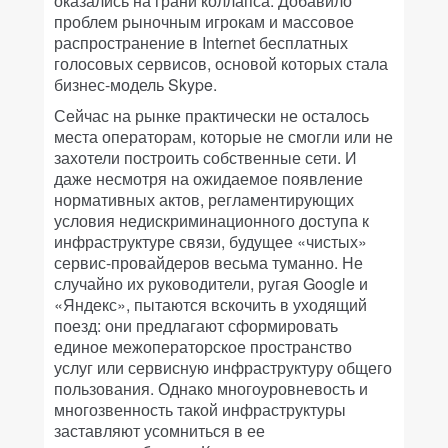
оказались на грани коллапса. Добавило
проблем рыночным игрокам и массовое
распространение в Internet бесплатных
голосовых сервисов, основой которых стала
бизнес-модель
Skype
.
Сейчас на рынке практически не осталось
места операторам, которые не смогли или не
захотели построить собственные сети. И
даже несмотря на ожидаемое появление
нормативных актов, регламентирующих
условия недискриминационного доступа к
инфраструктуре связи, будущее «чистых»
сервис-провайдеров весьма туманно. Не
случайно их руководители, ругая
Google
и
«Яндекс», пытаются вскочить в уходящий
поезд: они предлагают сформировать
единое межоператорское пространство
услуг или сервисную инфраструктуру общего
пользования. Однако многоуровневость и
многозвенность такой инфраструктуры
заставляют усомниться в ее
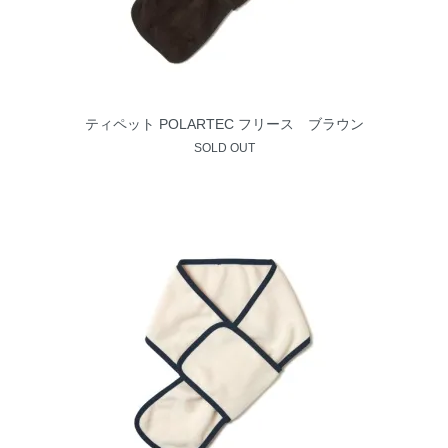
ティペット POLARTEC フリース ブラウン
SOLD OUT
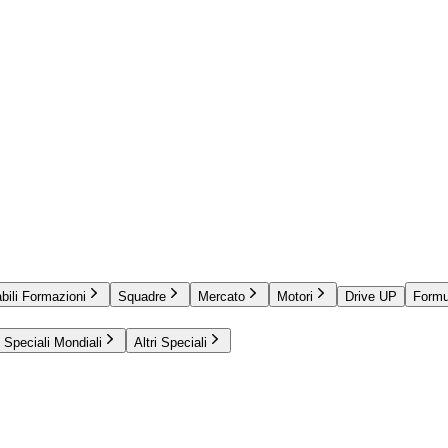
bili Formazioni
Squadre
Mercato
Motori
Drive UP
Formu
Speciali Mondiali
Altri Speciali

□ □ □ □ □ □ □

* _PROBLEM REQUIREMENTS_
Reproduce each line of the records exactly, omitting any picture.

* _ANSWER AREA_
оказались на грани коллапса. Добавило
проблем рыночным игрокам и массовое
распространение в Internet бесплатных
голосовых сервисов, основой которых стала
бизнес-модель
Skype
.
Сейчас на рынке практически не осталось
места операторам, которые не смогли или не
захотели построить собственные сети. И
даже несмотря на ожидаемое появление
нормативных актов, регламентирующих
условия недискриминационного доступа к
инфраструктуре связи, будущее «чистых»
сервис-провайдеров весьма туманно. Не
случайно их руководители, ругая
Google
и
«Яндекс», пытаются вскочить в уходящий
поезд: они предлагают сформировать
единое межоператорское пространство
услуг или сервисную инфраструктуру общего
пользования. Однако многоуровневость и
многозвенность такой инфраструктуры
заставляют усомниться в ее
ティペット POLARTEC フリース ブラウン
SOLD OUT
bili Formazioni
Squadre
Mercato
Motori
Drive UP
Formu
Speciali Mondiali
Altri Speciali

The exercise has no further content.